Leasing, il nuovo Ifrs 16 mette alla prova anche i bilanci precedenti
Il nuovo Ifrs 16 in tema di leasing opera dal 1° gennaio 2019 ma, in attesa della sua omologazione, è necessario valutare in bilancio gli effetti della prima applicazione di questo principio che supera la vecchia distinzione contabile tra beni in leasing finanziario da scrivere nell’attivo e beni in leasing operativo fuori bilancio.
Premesso che il principio contabile internazionale prevede che i locatari rilevino nello stato patrimoniale le attività e le passività inerenti all’operazione e nel conto economico l’ammortamento e il costo della locazione, sia per i contratti di leasing operativo che per quelli finanziari, la prima applicazione può avere, infatti, impatti significativi in particolare nei bilanci dei locatari. Vediamo quali.
Uno dei principali cambiamenti riguarda la rappresentazione dei leasing operativi. Se per lo Ias 17 i locatari “operativi” non devono rilevare i beni in leasing come attività e passività nello stato patrimoniale, mentre devono rilevare a conto economico il costo della locazione per i canoni passivi, per l’Ifrs 16 tali contratti devono dare origine all’iscrizione di un’attività per il diritto all’uso e della relativa passività. Il superamento dell’impostazione da Ias 17, infatti, deriva anche dalla considerazione che la sottoscrizione di un leasing operativo e la nascita in capo all’utilizzatore del bene di un impegno relativo ai canoni, per la durata contrattuale non annullabile, deve trovare adeguata rappresentazione nell’indebitamento della società, ai fini di una rappresentazione fedele della sua situazione contabile.
La necessità di rivedere la contabilizzazione dei leasing, peraltro, nasce proprio dall’esigenza di chi utilizza i bilanci dei “locatari” di poter disporre di informazioni che siano meno influenzate da valutazioni discrezionali e di bilanci più comparabili.
Come si applicherà il nuovo principio alle operazioni già in essere
Per quanto riguarda la contabilizzazione dei leasing operativi, l’iscrizione del diritto d’uso e del relativo debito può avvenire, discrezionalmente, applicando retroattivamente il principio (ai sensi dello Ias 8) come se fosse sempre stato applicato oppure applicandolo retroattivamente ma determinando l’effetto cumulativo alla data iniziale di applicazione e, dunque, senza effettuare la rideterminazione dei valori comparativi dell’esercizio precedente (cosiddetto restatement).

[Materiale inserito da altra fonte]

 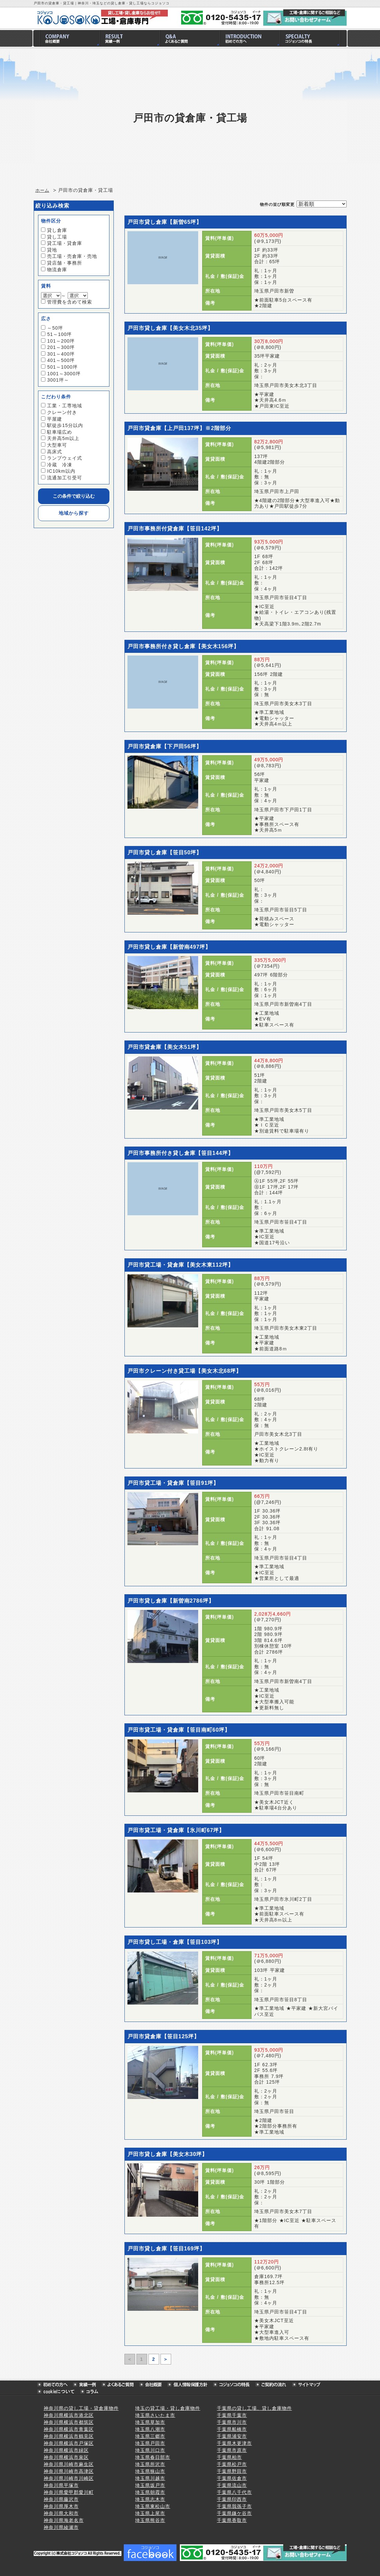 I want to click on 戸田市事務所付き貸し倉庫【笹目144坪】, so click(x=180, y=1153). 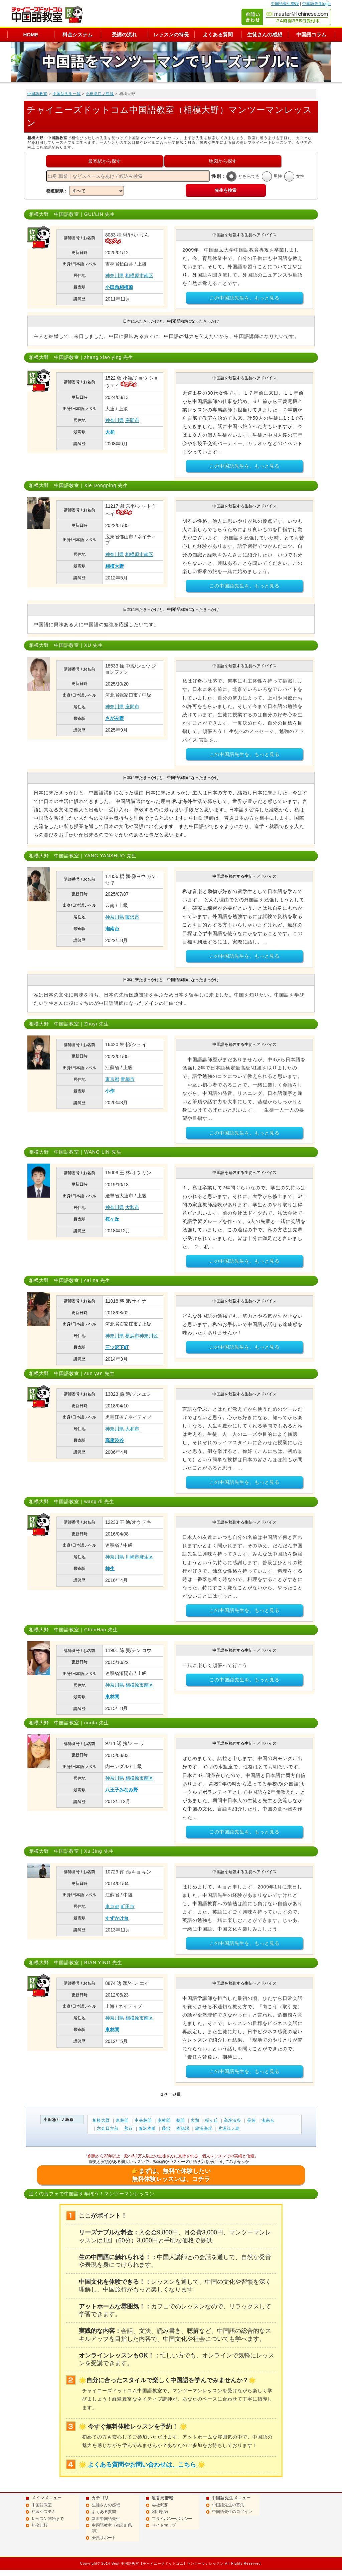  I want to click on 中国語先生一覧, so click(67, 94).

La valutazione di impatto va già inserita in bilancio
È evidente dunque che, seppur in attesa dell’omologazione in Europa, vi sia la necessità per tutti i soggetti Ias adopter di valutare quali saranno nei loro bilanci gli effetti dell’applicazione del nuovo principio e l’opportunità non solo di implementare una procedura, anche informatica, di gestione di tutti i contratti che, conferendo un diritto di utilizzo di un bene (right of use) devono essere rappresentati nello stato patrimoniale, ma anche di intercettare per tempo quali possano essere gli effetti sugli indicatori di performance aziendale o su eventuali covenant presenti in contratti di finanziamento.
Peraltro la necessità di indicare già nei bilanci al 31 dicembre 2016 è stata evidenziata da Consob nella comunicazione annuale in merito ai temi di maggior rilevanza delle relazioni finanziarie. L’autorità italiana, in linea con quella europea, auspica infatti che le società quotate forniscano un’accurata informativa sui prevedibili impatti derivanti dall’imminente implementazione dei nuovi principi (dal 1° gennaio 2018, l’Ifrs 15 in tema di ricavi e il 9 in tema di strumenti finanziari). L’indicazione Consob, peraltro, è valida anche per tutti gli Ias adopter non quotati posto che l’invito alla disclosure si trova nel paragrafo 30 dello Ias 8 nel quale è previsto che siano fornite informazioni conosciute o ragionevolmente stimabili, rilevanti per valutare il possibile impatto dei nuovi principi contabili sul bilancio dell’esercizio di applicazione iniziale.